The Tooth of Crime was first performed at the Open Space, London on July 17, 1972. The cast included:
- Hoss – Malcolm Storry
- Becky Lou – Petronella Ford
- Star-Man – Michael Weller
- Galactic Jack – Tony Milner
- Cheyenne – Tony Sibbalt
- Doc – John Grillo
- Crow – Dave Schofield
- Directed by Charles Marowitz.

Shepard originally wrote the music for the play, which was performed by a group called Blunderpuss.

The Tooth of Crime had its American premiere at the McCarter Theater in November 1972.

The American cast of The Performance Group in 1973 included:
- Galactic Max and Doc - Stephen Borst
- Floss - Spalding Gray
- Cheyenne - James Griffiths
- Star and Ref - Elizabeth LeCompte
- Becky - Joan MacIntosh
- Crow - Timothy Shelton

In 1996, Shepard revised the play as Tooth of Crime: Second Dance (minus "The"), and the score was rewritten by T-Bone Burnett. This version premiered in December 1996 at the Lucille Lortel Theater in Manhattan, directed by Bill Hart, and starring Vincent D'Onofrio and Kirk Acevedo. The New York Times Ben Brantley questioned "if Mr. Shepard's changes in the script improve or mar it."

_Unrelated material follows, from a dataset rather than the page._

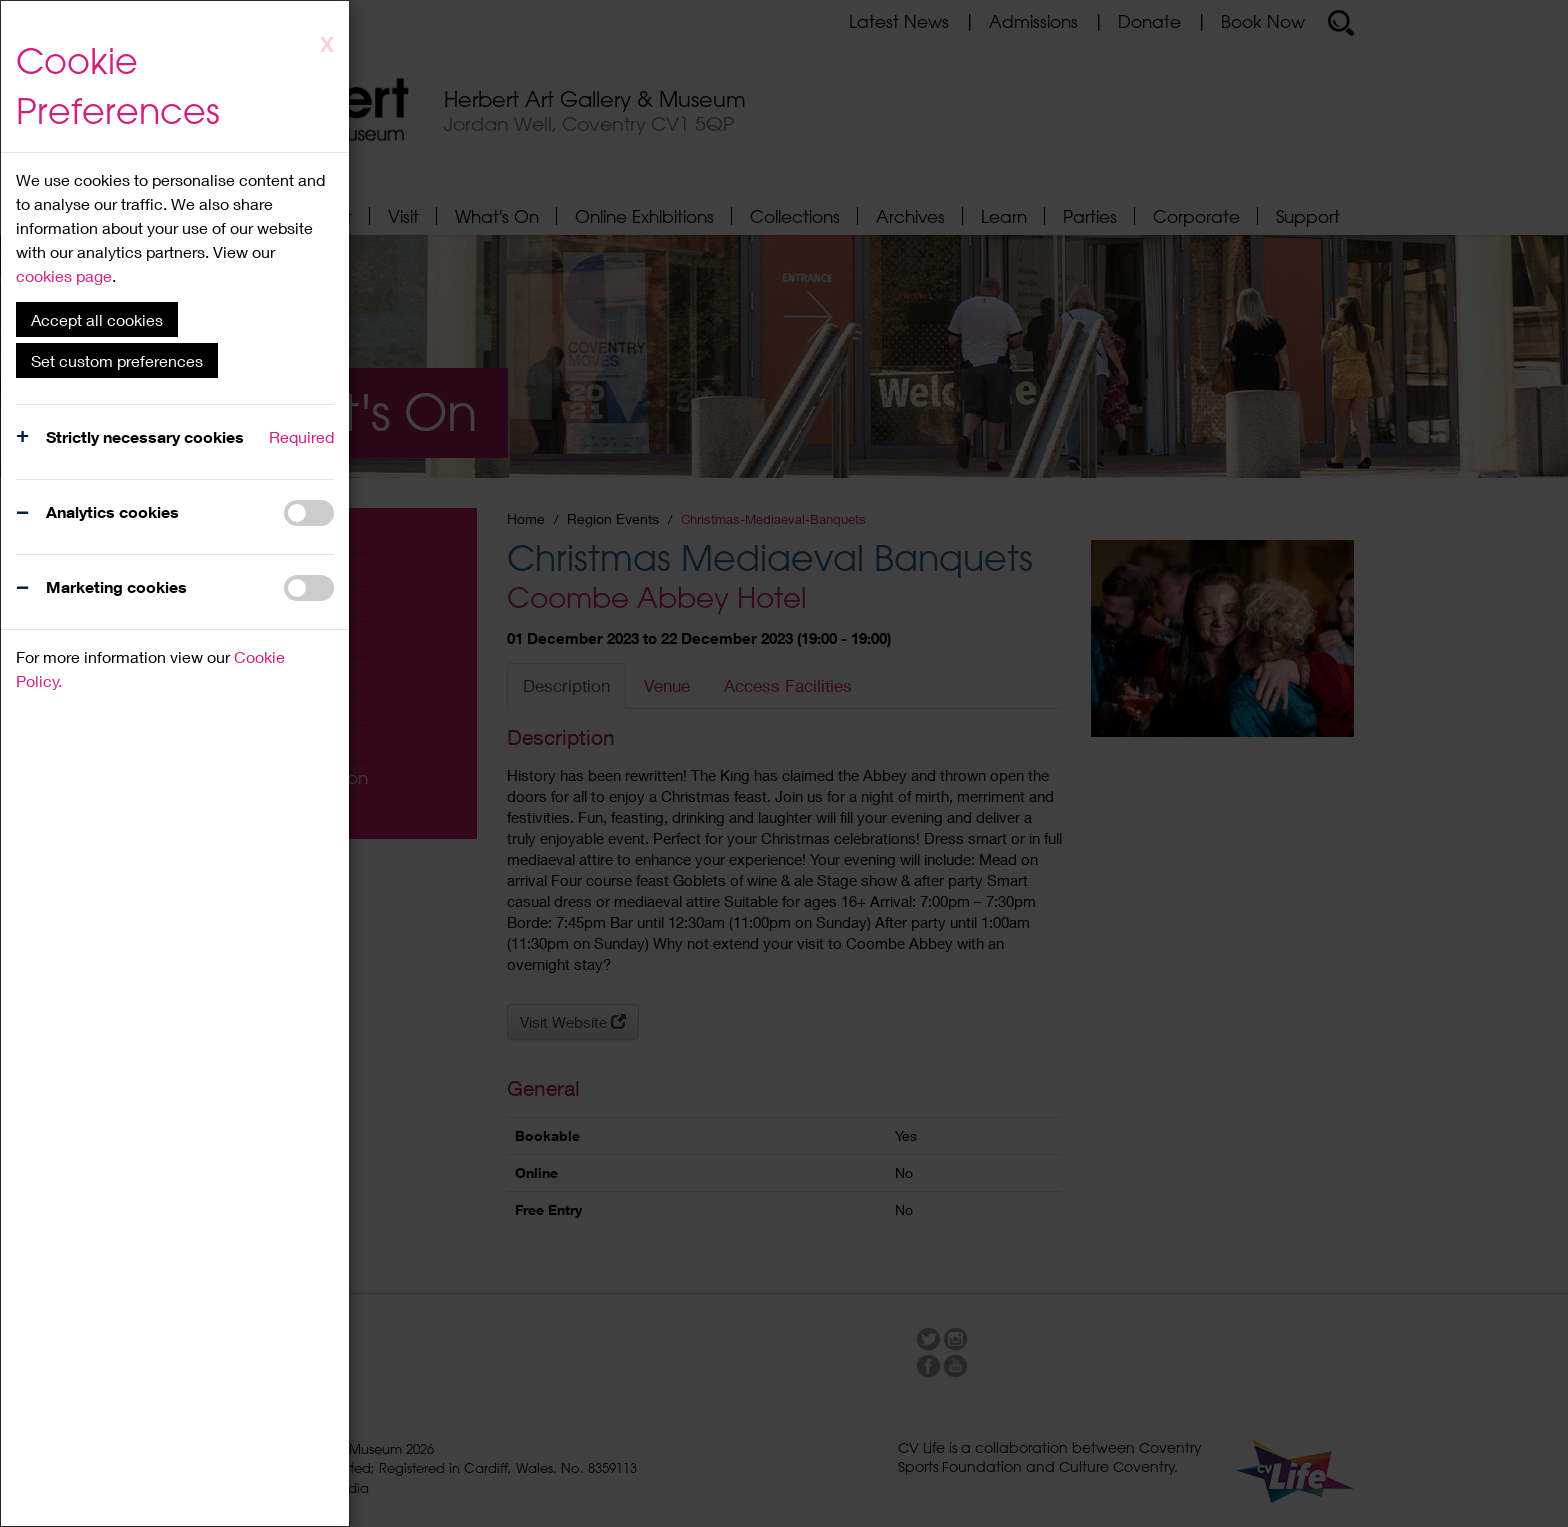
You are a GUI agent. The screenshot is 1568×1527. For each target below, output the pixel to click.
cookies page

The original script was revived in 2006 for a production at LaMama E.T.C. (La MaMa Experimental Theatre Club), in New York, as part of La MaMa's 45th-anniversary season. Directed by George Ferencz, it was a restaging of Ferencz's 1983 concert-style production, using many of the same cast members. According to The New York Times, this production "[made] a compelling case for 'The Tooth of Crime' as one of Mr. Shepard’s best plays ... and perhaps the best American drama on the cancerous nature of fame."